Without a constant, 11-man effort off the ball against Bayern Munich, they will be picked apart. And if they look solely to Messi, he may find it harder to have his way with the ball when matched up against defenders like Alphonso Davies and David Alaba, who boast an incredible range of defensive acumen and raw speed.
That battle is what will decide this game. If Alaba and Davies (with the help of the midfield) can keep Messi to even 50 per cent capacity, Bayern will best Barca in every other area and win the game. Robert Lewandowski is on fire, Thomas Muller is back to his best and the speed Die Roten offer on the flanks will be too much for a Barca side who cannot go up and down the pitch for 90 minutes.

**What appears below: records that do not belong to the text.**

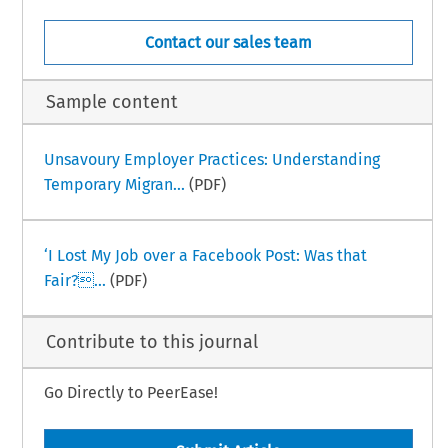
Contact our sales team
Sample content
Unsavoury Employer Practices: Understanding
Temporary Migran...
(PDF)
‘I Lost My Job over a Facebook Post: Was that
Fair?...
(PDF)
Contribute to this journal
Go Directly to PeerEase!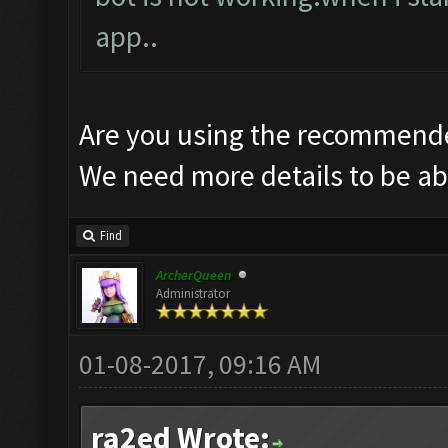
app..
Are you using the recommende
We need more details to be abl
Find
ArcherQueen
Administrator
01-08-2017, 09:16 AM
ra2ed Wrote:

Prediction: Barcelona 1-3 Bayern Munich
Manchester City vs. Lyon
Lyon provided the shock of the round of 16 by beating Juventus on away goals. They survived what was expected to be an onslaught and another highlight performance from Cristiano Ronaldo with, whisper it, relative ease.
Yes, they conceded two goals, but one was a joke of a penalty call and the other a long-range howitzer from Ronaldo. Very little in the way of coordinated passing moves troubled them, as their 3-5-2 defensive shape mopped up crosses and closed the space outside the penalty box extremely well.
Houssem Aouar, Bruno Guimaraes and Maxence Caqueret (average age 21.3) put in big shifts in the middle, preventing Adrien Rabiot and Rodrigo Bentancur controlling, dribbling or doing anything of creative note.
They cleared their lines to Memphis Depay and Karl Toko Ekambi, two direct runners with speed and strength, giving them a sharp edge on the counter-attack, which Moussa Dembele added to off the bench.
This is exactly what Man City will face on Saturday. There will be no surprises and no shape changes. Lyon have settled into this style and will try to pull off Operation Turin three more times and lift the trophy.
Pep Guardiola's men will have to work extremely hard to find the gaps and spaces needed to score against them, and it's not as if he's going to commit seven to doing so. He himself has tightened up his approach on the European stage, using Rodrigo and Ilkay Gundogan in midfield, appreciating the added security it offers ahead of Fernandinho and Aymeric Laporte in defence.
If there are spaces to find, they will be down the flanks, behind the wing-backs. If City can retain the width in their play (something Guardiola always preaches) and slip in behind Maxwell Cornet and Leo Dubois, there's joy to be had. Federico Bernardeschi almost scored a sensational solo goal doing exactly that on Friday.
Lyon will clear long in the face of City's pressing, eager to avoid a Raphael Varane scenario, and that will skip the midfield and match Laporte and Fernandinho directly against the quick forwards. Who wins that battle is part of how this game will be decided; the other is how effectively Raheem Sterling and Co. can find spaces in Lyon's structure to pull them apart.